A policy designed to prevent incidents like the Lower Mainland stabbing hoax which saw Vancouver students whip their parents into a frenzy over a false accusation is in the works in Kelowna.

Central Okanagan school trustees were told during Wednesday evening’s board of education meeting that a policy around cellphone use already exists in the district and that a new social media policy has been drafted and sent to the district’s stakeholders (parents, teachers, and so forth ) for input.

Between the two policies, there is a clear set of parameters outlining how students can and cannot use technology during a lock-down.

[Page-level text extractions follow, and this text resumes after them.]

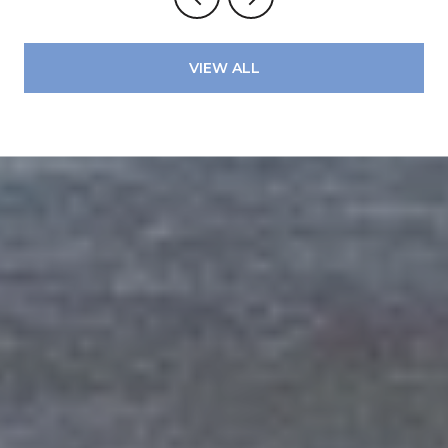
VIEW ALL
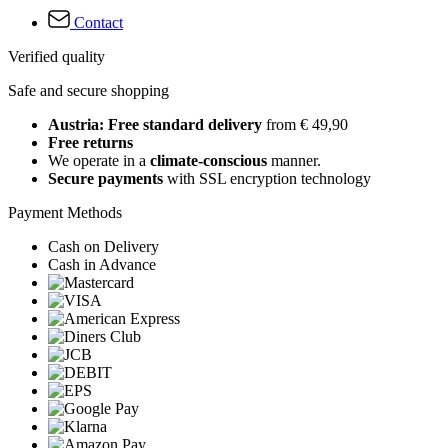
Contact
Verified quality
Safe and secure shopping
Austria: Free standard delivery
from € 49,90
Free returns
We operate in a
climate-conscious
manner.
Secure payments
with SSL encryption technology
Payment Methods
Cash on Delivery
Cash in Advance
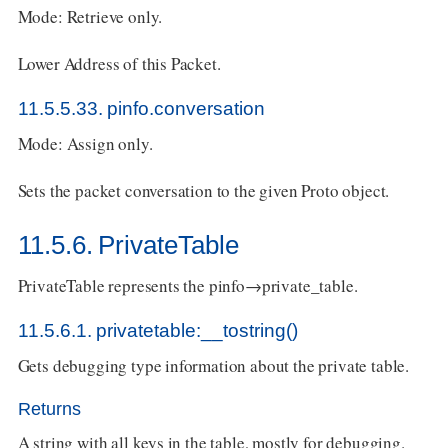
Mode: Retrieve only.
Lower Address of this Packet.
11.5.5.33. pinfo.conversation
Mode: Assign only.
Sets the packet conversation to the given Proto object.
11.5.6. PrivateTable
PrivateTable represents the pinfo→private_table.
11.5.6.1. privatetable:__tostring()
Gets debugging type information about the private table.
Returns
A string with all keys in the table, mostly for debugging.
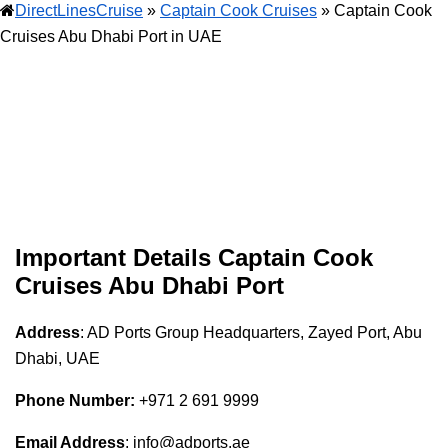
DirectLinesCruise
»
Captain Cook Cruises
»
Captain Cook
Cruises Abu Dhabi Port in UAE
Important Details
Captain Cook
Cruises
Abu Dhabi Port
Address
: AD Ports Group Headquarters, Zayed Port, Abu
Dhabi, UAE
Phone Number:
+971 2 691 9999
Email Address
: info@adports.ae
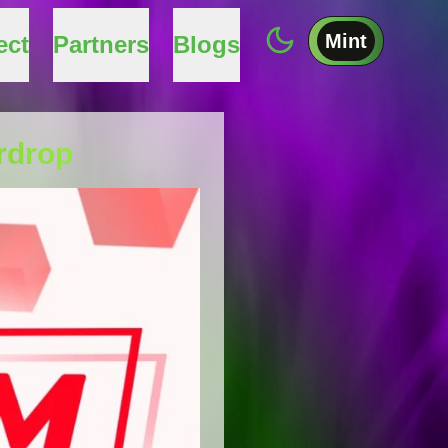
Mint
ect
Partners
Blogs
rdrop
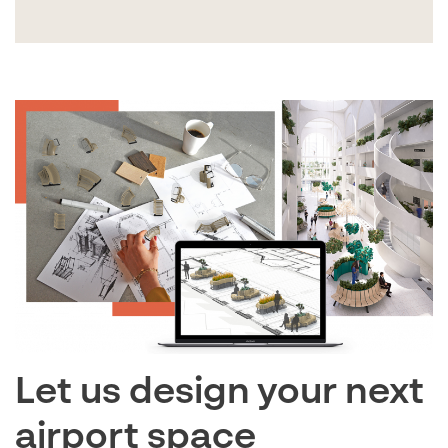
Let us design your next
airport space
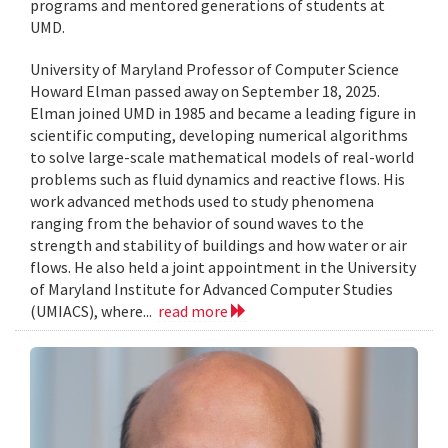
programs and mentored generations of students at
UMD.
University of Maryland Professor of Computer Science
Howard Elman passed away on September 18, 2025.
Elman joined UMD in 1985 and became a leading figure in
scientific computing, developing numerical algorithms
to solve large-scale mathematical models of real-world
problems such as fluid dynamics and reactive flows. His
work advanced methods used to study phenomena
ranging from the behavior of sound waves to the
strength and stability of buildings and how water or air
flows. He also held a joint appointment in the University
of Maryland Institute for Advanced Computer Studies
(UMIACS), where...
read more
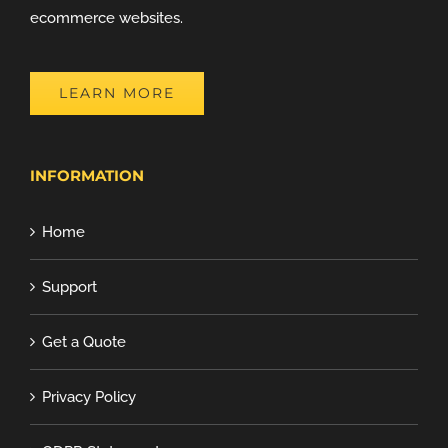
ecommerce websites.
LEARN MORE
INFORMATION
Home
Support
Get a Quote
Privacy Policy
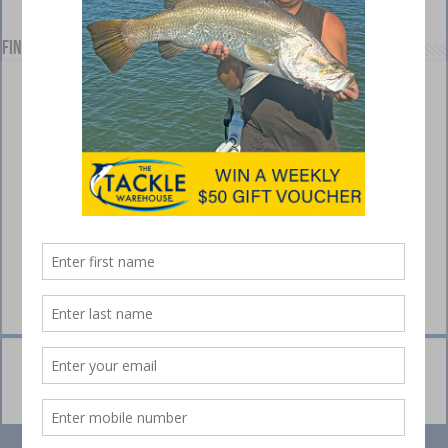
Find us on Facebook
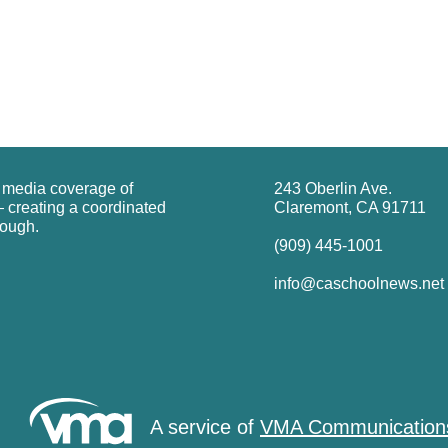
g media coverage of
243 Oberlin Ave.
 creating a coordinated
Claremont, CA 91711
rough.
(909) 445-1001
info@caschoolnews.net
A service of
VMA Communication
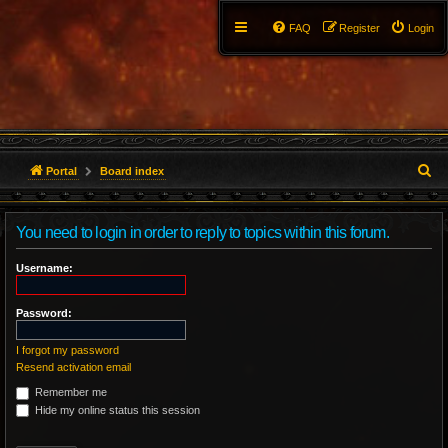
FAQ
Register
Login
S
Portal
Board index
e
You need to login in order to reply to topics within this forum.
a
r
Username:
c
Password:
h
I forgot my password
Resend activation email
Remember me
Hide my online status this session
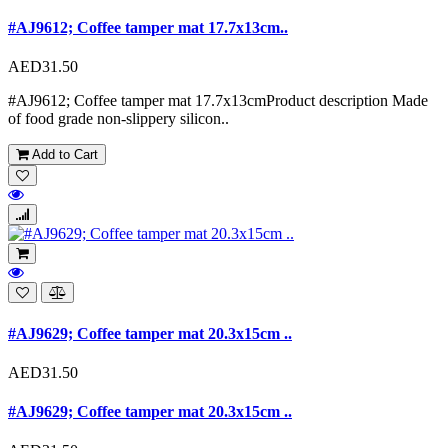
#AJ9612; Coffee tamper mat 17.7x13cm..
AED31.50
#AJ9612; Coffee tamper mat 17.7x13cmProduct description Made
of food grade non-slippery silicon..
Add to Cart
#AJ9629; Coffee tamper mat 20.3x15cm ..
AED31.50
#AJ9629; Coffee tamper mat 20.3x15cm ..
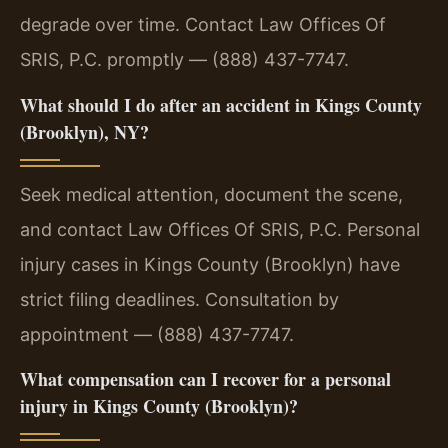
degrade over time. Contact Law Offices Of
SRIS, P.C. promptly — (888) 437-7747.
What should I do after an accident in Kings County
(Brooklyn), NY?
Seek medical attention, document the scene,
and contact Law Offices Of SRIS, P.C. Personal
injury cases in Kings County (Brooklyn) have
strict filing deadlines. Consultation by
appointment — (888) 437-7747.
What compensation can I recover for a personal
injury in Kings County (Brooklyn)?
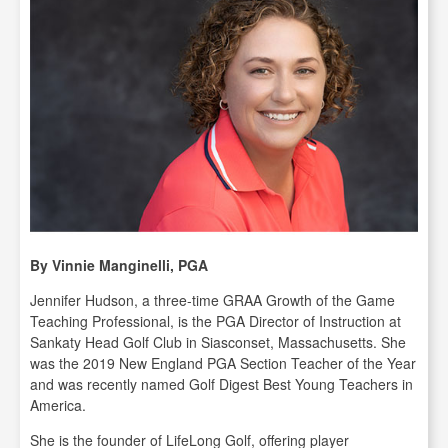
By Vinnie Manginelli, PGA
Jennifer Hudson, a three-time GRAA Growth of the Game
Teaching Professional, is the PGA Director of Instruction at
Sankaty Head Golf Club in Siasconset, Massachusetts. She
was the 2019 New England PGA Section Teacher of the Year
and was recently named Golf Digest Best Young Teachers in
America.
She is the founder of LifeLong Golf, offering player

Superintendent Hugh Gloster said really, the entire critical incident response plan is something school districts need to stay on top of in an era of ever-adapting communication tools, and admitted he’s already seen an incident locally in which a lock-down prompted calls to his office before parents should have been told of the problem.

Last year, when a Central Okanagan school was put under lock-down due to reports of a person in the school’s vicinity with gun, Gloster was contacted immediately, though not by school staff or police.

“I had my first call from a parent wanting to know what was happening before I had heard from the principal,” said Gloster, noting a student had texted her mother from inside the school asking what was happening.

In the Vancouver incident, a student at Sir Charles Tupper High School in East Vancouver falsely claimed to have been slashed at school, triggering a lock-down.

Students within the school then went online and sent out messages indicating what was happening.

“If someone is tweeting out what’s happening in their classroom, or that they hear noises, that could obviously compromise security, and it’s a concern for police officers,” Kurt Heinrich, a spokesman for the Vancouver School Board, said in an interview with the Globe and Mail this week.

The Vancouver school board is reviewing its electronic media policies, though the student in question later recanted and admitted the wounds were self-inflicted.

School trustees in the Central Okanagan have asked for a copy of the new social media policy.